State Capture and Judicial Corruption in Indonesia
INDONESIA STUDIES PROGRAMME WEBINAR
About the Webinar
According to Transparency International, Indonesia has been less corrupt since the 1998 reforms. However, the practice of “state capture” – i.e. illicit provision of private gains, usually in the form of bribery, to public officials from firms or private individuals to influence the formation and the implementation of the rule of law – remains a cause for concern in the country. Recent separate arrests against a group of people – a businessman, a lawyer, and several law enforcers (two police generals and a prosecutor) who were allegedly seeking to flout a Supreme Court ruling – reminds people that this practice is still rampant. These people were arrested for their various roles in an alleged conspiracy to influence the Supreme Court to revoke its earlier verdict that sentenced Djoko Tjandra, a high-profile and politically-wired international businessman, to two years jail for a corruption case.
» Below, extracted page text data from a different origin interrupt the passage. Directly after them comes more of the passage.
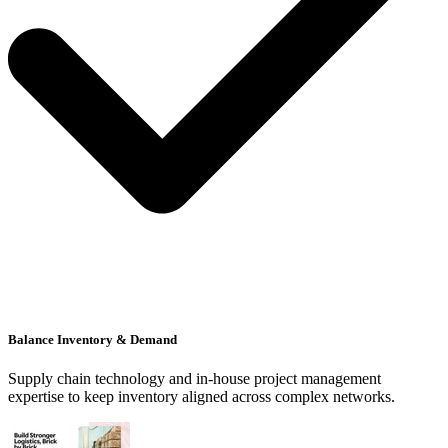
Balance Inventory & Demand
Supply chain technology and in-house project management
expertise to keep inventory aligned across complex networks.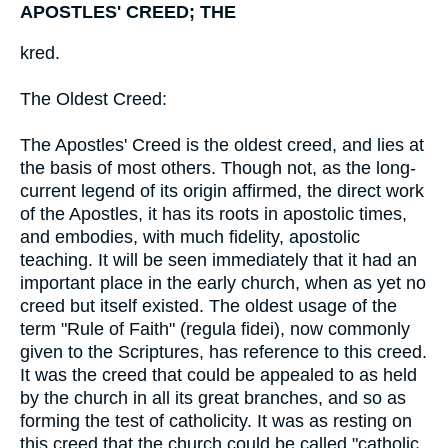
APOSTLES' CREED; THE
kred.
The Oldest Creed:
The Apostles' Creed is the oldest creed, and lies at
the basis of most others. Though not, as the long-
current legend of its origin affirmed, the direct work
of the Apostles, it has its roots in apostolic times,
and embodies, with much fidelity, apostolic
teaching. It will be seen immediately that it had an
important place in the early church, when as yet no
creed but itself existed. The oldest usage of the
term "Rule of Faith" (regula fidei), now commonly
given to the Scriptures, has reference to this creed.
It was the creed that could be appealed to as held
by the church in all its great branches, and so as
forming the test of catholicity. It was as resting on
this creed that the church could be called "catholic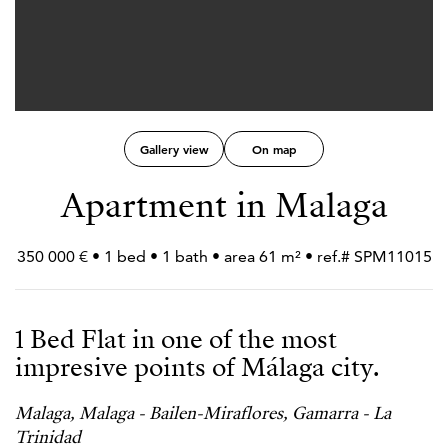
Gallery view
On map
Apartment in Malaga
350 000 € • 1 bed • 1 bath • area 61 m² • ref.# SPM11015
1 Bed Flat in one of the most
impresive points of Málaga city.
Malaga, Malaga - Bailen-Miraflores, Gamarra - La
Trinidad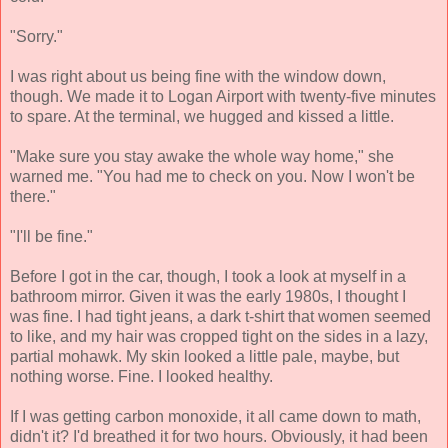
"Sorry."
I was right about us being fine with the window down,
though. We made it to Logan Airport with twenty-five minutes
to spare. At the terminal, we hugged and kissed a little.
"Make sure you stay awake the whole way home," she
warned me. "You had me to check on you. Now I won't be
there."
"I'll be fine."
Before I got in the car, though, I took a look at myself in a
bathroom mirror. Given it was the early 1980s, I thought I
was fine. I had tight jeans, a dark t-shirt that women seemed
to like, and my hair was cropped tight on the sides in a lazy,
partial mohawk. My skin looked a little pale, maybe, but
nothing worse. Fine. I looked healthy.
If I was getting carbon monoxide, it all came down to math,
didn't it? I'd breathed it for two hours. Obviously, it had been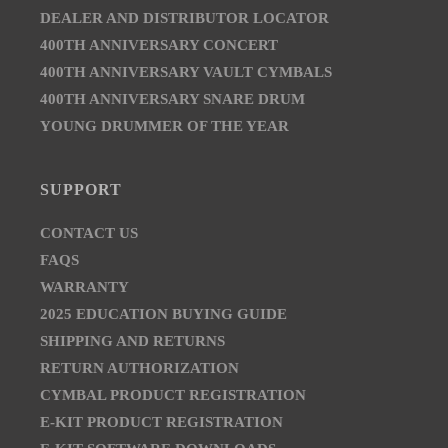
DEALER AND DISTRIBUTOR LOCATOR
400TH ANNIVERSARY CONCERT
400TH ANNIVERSARY VAULT CYMBALS
400TH ANNIVERSARY SNARE DRUM
YOUNG DRUMMER OF THE YEAR
SUPPORT
CONTACT US
FAQS
WARRANTY
2025 EDUCATION BUYING GUIDE
SHIPPING AND RETURNS
RETURN AUTHORIZATION
CYMBAL PRODUCT REGISTRATION
E-KIT PRODUCT REGISTRATION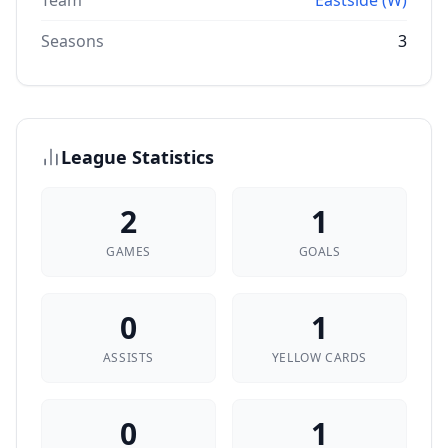
Team
Eastside (W)
Seasons
3
League Statistics
2
1
GAMES
GOALS
0
1
ASSISTS
YELLOW CARDS
0
1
These arrests are just the tip of the iceberg of the “state capture” practice in the Indonesian judicial system. A survey by a reputable national pollster in 2018 found that the judiciary, along with the National Police and bureaucracy, is one of the most corrupt state institutions. In late August this year, the Supreme Court became the target of public criticism after the Corruption Eradication Commission (KPK) found that the justices at this institution fully or partially approved case reviews filed by 22 graft convicts between 2019 and 2020 so that the latter received lighter sentences. Why does “state capture” practices remain rampant in the Indonesian judicial system? This presentation examines “state capture” practices in the Indonesian judicial system in the post-reform era. It argues that judicial corruption triggered by “state capture” remains rampant due to, among other things, lack of institutional oversight.
About the Speaker
A’an Suryana is Visiting Fellow at ISEAS – Yusof Ishak Institute. He is also lecturer at School of Government and Public Policy (SGPP) Indonesia (on-leave). Previously, he worked as research consultant for various international and local organizations such as Search for Common Ground, Jakarta Provincial Government and the Ministry of Administrative and Bureaucracy Reform. He earned a PhD in Asian Studies from the Australian National University, which he completed in 2018. He worked as journalist and manager at The Jakarta Post between 1998 and 2011. During his time at The Jakarta Post, A’an spent more than six months covering journalistic events in several courts in Jakarta province, when he served as a reporter with the City Desk.